Sehabis mengucapkan kalimat sandiwara itu, Aku meminta maaf

di dalam hati. Aku hanya ingin tahu, seberapa penting arti dirinya

bagi Anika. Tanpa tahu hati gadis itu luluh lantak di belakang

sana

***

Anika membelalak setelah Satya selesai menceritakan isi percakapannya dengan Tina. Dia ditipu?

Satya tertawa bahagia, menyentuh kedua pipi Anika dengan kedua

tangan. "Aku bukan playboy yang mengumbar gitu aja perasaanku ke lebih dari satu perempuan."

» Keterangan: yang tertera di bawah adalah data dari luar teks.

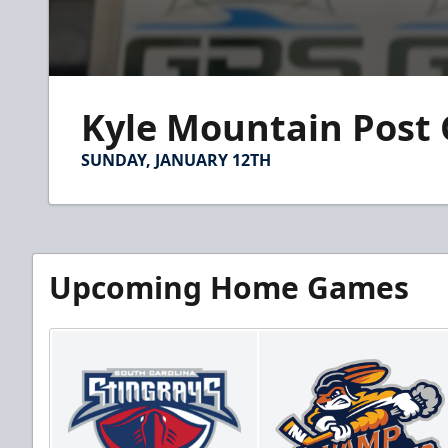
0
seconds
Kyle Mountain Post
of
1
minute,
SUNDAY, JANUARY 12TH
14
seconds
Volume
90%
Upcoming Home Games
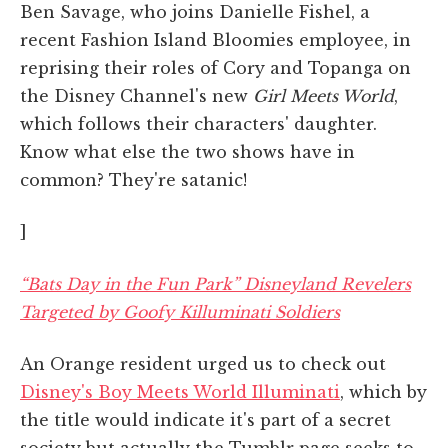
Ben Savage, who joins Danielle Fishel, a
recent Fashion Island Bloomies employee, in
reprising their roles of Cory and Topanga on
the Disney Channel's new
Girl Meets World
,
which follows their characters' daughter.
Know what else the two shows have in
common? They're satanic!
]
“Bats Day in the Fun Park” Disneyland Revelers
Targeted by Goofy Killuminati Soldiers
An Orange resident urged us to check out
Disney's Boy Meets World Illuminati
, which by
the title would indicate it's part of a secret
society but actually the Tumblr page seeks to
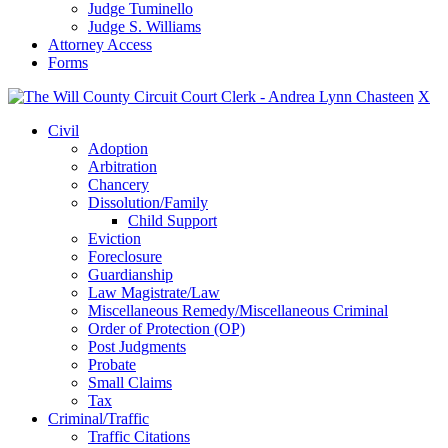
Judge Tuminello
Judge S. Williams
Attorney Access
Forms
X
Civil
Adoption
Arbitration
Chancery
Dissolution/Family
Child Support
Eviction
Foreclosure
Guardianship
Law Magistrate/Law
Miscellaneous Remedy/Miscellaneous Criminal
Order of Protection (OP)
Post Judgments
Probate
Small Claims
Tax
Criminal/Traffic
Traffic Citations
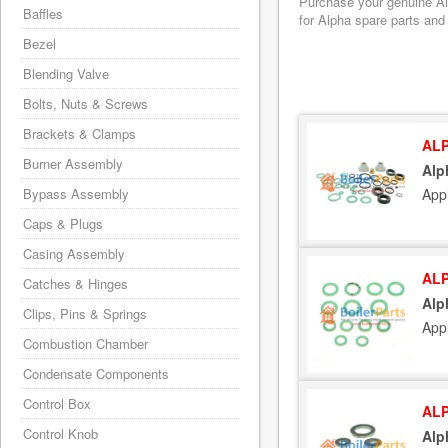
Purchase your genuine Alp
Baffles
for Alpha spare parts and
Bezel
Blending Valve
Bolts, Nuts & Screws
Brackets & Clamps
ALP
Burner Assembly
Alp
App
Bypass Assembly
Caps & Plugs
Casing Assembly
ALP
Catches & Hinges
Alp
Clips, Pins & Springs
App
Combustion Chamber
Condensate Components
Control Box
ALP
Control Knob
Alp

Anika merasakan pipinya memanas, segera menepis tangan Satya,

kemudian dengan cepat berdiri. Satya melakukan hal yang sama.

"Tuh... kamu marah-marah lagi. Kapan sih, kamu sadar aku cuma

sayang sama kamu?" ucap Satya tulus, menatap Anika yang membelakanginya. "Marahmu bikin aku sakit jiwa, tahu nggak?"

Gombal! Anika tetap mempertahankan egonya. Namun saat Satya

berbalik menghadapnya, pertahanan Satya runtuh.

"Aku sayang sama kamu"

Sekali lagi.

Anika tersenyum lebar saat merasakan Satya merengkuh tubuhnya

erat. Ia membalas pelukan itu dengan hangat. Air mata bahagia

meluruh. Perasaannya senang, ingin tersenyum sepanjang waktu.

Itukah yang disebut bahagia? Merasa ingin bersama orang yang

kita sayangi selamanya?

Anika tersentak saat merasakan cubitan halus Satya di pipinya.

"Jangan pernah berduaan lagi sama lelaki selain aku. Aku

cemburu."

Dalam hati Anika menyetujui pernyataan tersebut.